Type of Requisition:

Regular

Clearance Level Must Currently Possess:

None

Clearance Level Must Be Able to Obtain:

None

Public Trust/Other Required:

None

Job Family:

IT Infrastructure and Operations

Job Qualifications:

Skills:

High Performance Computing (HPC), lustre, Portable Batch System (PBS), Python Software Development, Red Hat Enterprise Linux (RHEL)

Certifications:

None

Experience:

10 + years of related experience

US Citizenship Required:

Yes

Job Description:

GDIT is looking for an HPC Technical Lead that will provide deep technical expertise and leadership for the WCOSS production environment, ensuring stability, performance, and scalability of NOAA’s operational HPC systems.
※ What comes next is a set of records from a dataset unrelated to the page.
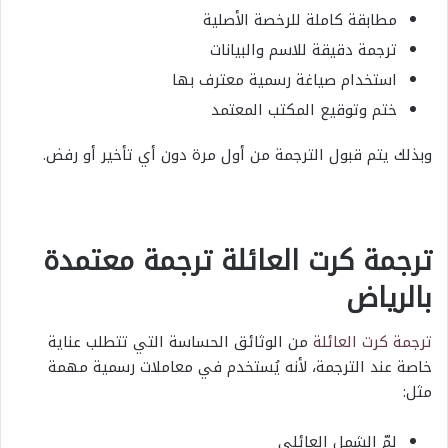
مطابقة كاملة للرخصة الأصلية
ترجمة دقيقة للاسم والبيانات
استخدام صياغة رسمية معترف بها
ختم وتوقيع المكتب المعتمد
وبذلك يتم قبول الترجمة من أول مرة دون أي تأخير أو رفض.
ترجمة كرت العائلة ترجمة معتمدة
بالرياض
ترجمة كرت العائلة
من الوثائق الحساسة التي تتطلب عناية
خاصة عند الترجمة، لأنه يُستخدم في معاملات رسمية مهمة
مثل:
لمّ الشمل العائلي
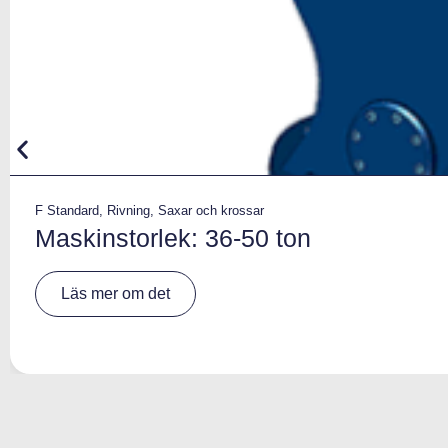
F Standard
,
Rivning
,
Saxar och krossar
Maskinstorlek: 36-50 ton
A
Läs mer om det
lt
e
r
n
a
ti
v
e
:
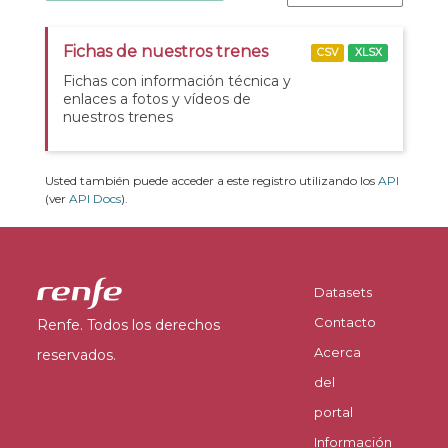
Fichas de nuestros trenes
CSV
XLSX
Fichas con información técnica y
enlaces a fotos y vídeos de
nuestros trenes
Usted también puede acceder a este registro utilizando los
API
(ver
API Docs
).
Datasets
Contacto
Renfe. Todos los derechos
Acerca
reservados.
del
portal
Información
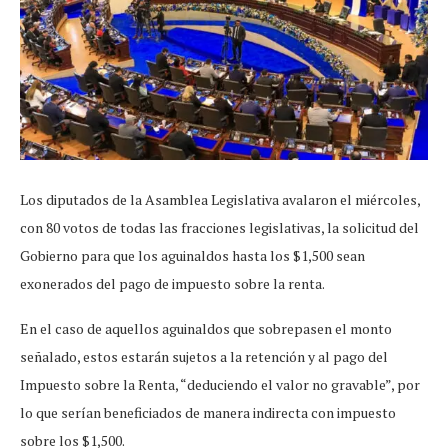
Los diputados de la Asamblea Legislativa avalaron el miércoles,
con 80 votos de todas las fracciones legislativas, la solicitud del
Gobierno para que los aguinaldos hasta los $1,500 sean
exonerados del pago de impuesto sobre la renta.
En el caso de aquellos aguinaldos que sobrepasen el monto
señalado, estos estarán sujetos a la retención y al pago del
Impuesto sobre la Renta, “deduciendo el valor no gravable”, por
lo que serían beneficiados de manera indirecta con impuesto
sobre los $1,500.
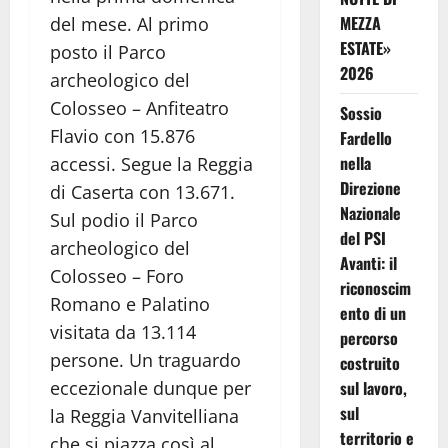
MEZZA
del mese. Al primo
ESTATE»
posto il Parco
2026
archeologico del
Colosseo – Anfiteatro
Sossio
Flavio con 15.876
Fardello
nella
accessi. Segue la Reggia
Direzione
di Caserta con 13.671.
Nazionale
Sul podio il Parco
del PSI
archeologico del
Avanti: il
Colosseo – Foro
riconoscim
Romano e Palatino
ento di un
visitata da 13.114
percorso
persone. Un traguardo
costruito
eccezionale dunque per
sul lavoro,
sul
la Reggia Vanvitelliana
territorio e
che si piazza così al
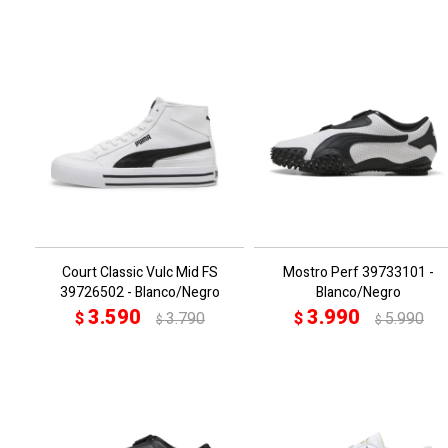
Court Classic Vulc Mid FS
Mostro Perf 39733101 -
39726502 - Blanco/Negro
Blanco/Negro
3.590
3.990
$
3.790
$
5.990
$
$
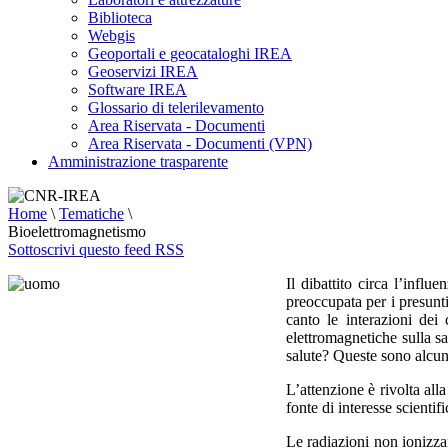
Biblioteca
Webgis
Geoportali e geocataloghi IREA
Geoservizi IREA
Software IREA
Glossario di telerilevamento
Area Riservata - Documenti
Area Riservata - Documenti (VPN)
Amministrazione trasparente
Home
\
Tematiche
\
Bioelettromagnetismo
Sottoscrivi questo feed RSS
Il dibattito circa l’infl
preoccupata per i presunti
canto le interazioni dei
elettromagnetiche sulla s
salute? Queste sono alcune
L’attenzione è rivolta all
fonte di interesse scientifi
Le radiazioni non ionizza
This role focuses on technical execution, troubleshooting, and guiding the team in implementing best practices for HPC operations.

Key Responsibilities

  • Technical Leadership
    • Serve as the primary technical authority for all HPC operational matters.
    • Lead and drive root‑cause analysis and problem resolution for critical incidents across compute, storage, and interconnect components.
  • System Performance & Reliability
    • Monitor, analyze, and optimize performance across compute nodes, interconnects, and storage subsystems.
    • Conduct proactive health checks and performance tuning to ensure system readiness for 24×7 mission‑critical NOAA workloads.
  • Change & Configuration Management
    • Lead technical planning and readiness reviews for all system upgrades, patches, and enhancements.
    • Maintain configuration baselines and ensure compliance with security requirements (e.g., RMF/STIG).
  • Collaboration & Customer Technical Interface
    • Act as the primary technical point of contact for NWS/NOAA for detailed HPC discussions, system behavior, and operational issues.
    • Coordinate with NOAA scientific teams to understand modeling workload needs and optimize HPC resources accordingly.

Required Skills

  • 10+ years of hands‑on HPC systems administration and troubleshooting experience, including Cray, SGI, or comparable large‑scale systems.
  • Extensive experience supporting Federal HPC environments, demonstrating readiness for NOAA/NWS operational environments.
  • Deep Linux expertise, including SLES, RHEL, and CentOS across multiple HPC platforms.
  • Strong technical experience with HPC storage (e.g., Lustre), interconnects (e.g., InfiniBand), and performance tuning of large‑scale computing systems.
  • Proven leadership of HPC technical teams, including mentoring and directing system administrators and engineers supporting very large core.
  • Demonstrated success performing root cause analysis, escalated troubleshooting, and incident recovery in production HPC environments.
  • Experience implementing STIG/RMF security controls across HPC systems and applying DoW‑grade configuration compliance.
  • Excellent communication skills, capable of translating complex technical issues to customers and stakeholders.

Preferred Qualifications

  • Prior experience supporting NOAA/NWS operational HPC systems, especially in real‑time weather or climate modeling environments.
  • Experience designing or improving HPC system architectures, monitoring frameworks, or performance analysis pipelines.
  • Experience presenting technical findings to scientific, engineering, or federal customer groups.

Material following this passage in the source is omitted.